When you heat a pot of water, it creates steam and bubbles form at the bottom of the pot and they rise to the surface of the water. At 212 degrees Fahrenheit or 100 degrees Celsius is the temperature that water begins to boil. But, this is only accurate at sea level. As you move to higher elevations, the pressure in the atmosphere falls and it causes the boiling point to also drop. Because of the lower boiling point, more time is required to cook the same foods. This is because once the boiling point of water is reached; the temperature inside the water cannot become any hotter.
A pressure cooker creates the opposite effect on cooking and creates a different environment for water to boil. Steam made when the lid is closed on a pressure cooker builds up inside. As pressure builds up inside the pressure cooker, the boiling point of the water inside also rises. Because the cooking temperature is increased inside the pressure cooker, the time needed to cook food inside it is reduced. For your average pressure cooker today, an added amount of pressure of about 15 psi is inside which allows the water to boil at around 252 degrees Fahrenheit. Because of this higher temperature, your food will cook faster inside the pressure cooker.

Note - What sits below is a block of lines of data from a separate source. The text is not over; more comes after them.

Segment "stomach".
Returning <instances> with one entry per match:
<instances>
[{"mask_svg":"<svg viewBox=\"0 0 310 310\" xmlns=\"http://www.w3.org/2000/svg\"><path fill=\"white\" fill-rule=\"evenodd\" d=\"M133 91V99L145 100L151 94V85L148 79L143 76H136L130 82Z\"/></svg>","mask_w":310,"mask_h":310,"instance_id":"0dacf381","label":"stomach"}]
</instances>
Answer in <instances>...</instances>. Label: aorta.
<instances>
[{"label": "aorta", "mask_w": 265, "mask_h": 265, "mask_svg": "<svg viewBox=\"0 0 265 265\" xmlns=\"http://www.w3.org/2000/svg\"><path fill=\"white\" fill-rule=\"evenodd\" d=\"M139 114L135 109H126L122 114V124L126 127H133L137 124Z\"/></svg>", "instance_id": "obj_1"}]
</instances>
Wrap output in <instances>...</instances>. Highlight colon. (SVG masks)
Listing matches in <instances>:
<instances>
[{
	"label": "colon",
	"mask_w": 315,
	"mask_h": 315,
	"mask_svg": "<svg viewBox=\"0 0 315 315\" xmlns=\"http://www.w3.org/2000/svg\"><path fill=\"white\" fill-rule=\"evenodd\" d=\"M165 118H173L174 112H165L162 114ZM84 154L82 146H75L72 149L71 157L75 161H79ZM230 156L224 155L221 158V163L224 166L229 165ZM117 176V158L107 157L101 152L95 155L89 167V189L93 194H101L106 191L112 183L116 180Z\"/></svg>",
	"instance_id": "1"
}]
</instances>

The pressure cooker is just like an ordinary pot except that it has a unique lid to it. The lid has a gasket around the edge of it that when tightened down on top of the pot creates a strong seal. This prevents steam from leaving the pot. On the top of the lid is a valve that is calibrated with a weight on it to allow pressure and steam to be released at a certain level. This helps regulate the pressure inside and ensures that the pressure does not reach unsafe levels. Usually the heat applied to the pressure cooker on the stove is high to build up the pressure quickly and then the heat is leveled off to help maintain the temperature and pressure. For produce such as potatoes or carrots, your average cooking time is around 4 to 8 minutes. Compare that to cooking at normal pressure levels and you can save considerable amounts of time cooking.

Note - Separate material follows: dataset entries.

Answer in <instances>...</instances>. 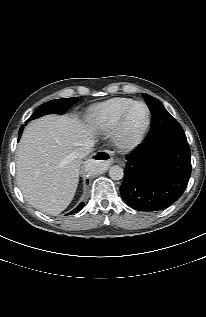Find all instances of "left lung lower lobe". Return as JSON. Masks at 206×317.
<instances>
[{"label": "left lung lower lobe", "mask_w": 206, "mask_h": 317, "mask_svg": "<svg viewBox=\"0 0 206 317\" xmlns=\"http://www.w3.org/2000/svg\"><path fill=\"white\" fill-rule=\"evenodd\" d=\"M126 160L120 193L133 209L158 211L168 207L188 184L191 156L186 137L145 140Z\"/></svg>", "instance_id": "1"}]
</instances>
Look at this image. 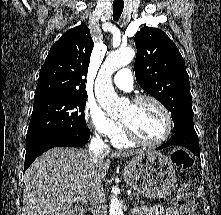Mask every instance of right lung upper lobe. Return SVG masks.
I'll use <instances>...</instances> for the list:
<instances>
[{"label":"right lung upper lobe","mask_w":221,"mask_h":215,"mask_svg":"<svg viewBox=\"0 0 221 215\" xmlns=\"http://www.w3.org/2000/svg\"><path fill=\"white\" fill-rule=\"evenodd\" d=\"M93 46L86 25L81 24L65 32L51 47L41 67L34 100L56 95L86 94L85 77Z\"/></svg>","instance_id":"obj_1"}]
</instances>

Because of the large amounts of pressure that builds up when cooking with pressure cookers, it is important to take some safety precautions. In order to avoid overheating of the bottom of the pressure cooker and to prevent the bottom of it from warping or melting, you should always add a liquid to the pressure cooker. To ensure that pressure is controlled and that the cooking environment remains safe, the lid on the pressure cooker should always be locked shut while cooking. Also you should never try to open the lid while it is still under pressure. Take these few safety precautions and you will be saving time cooking under pressure in no time.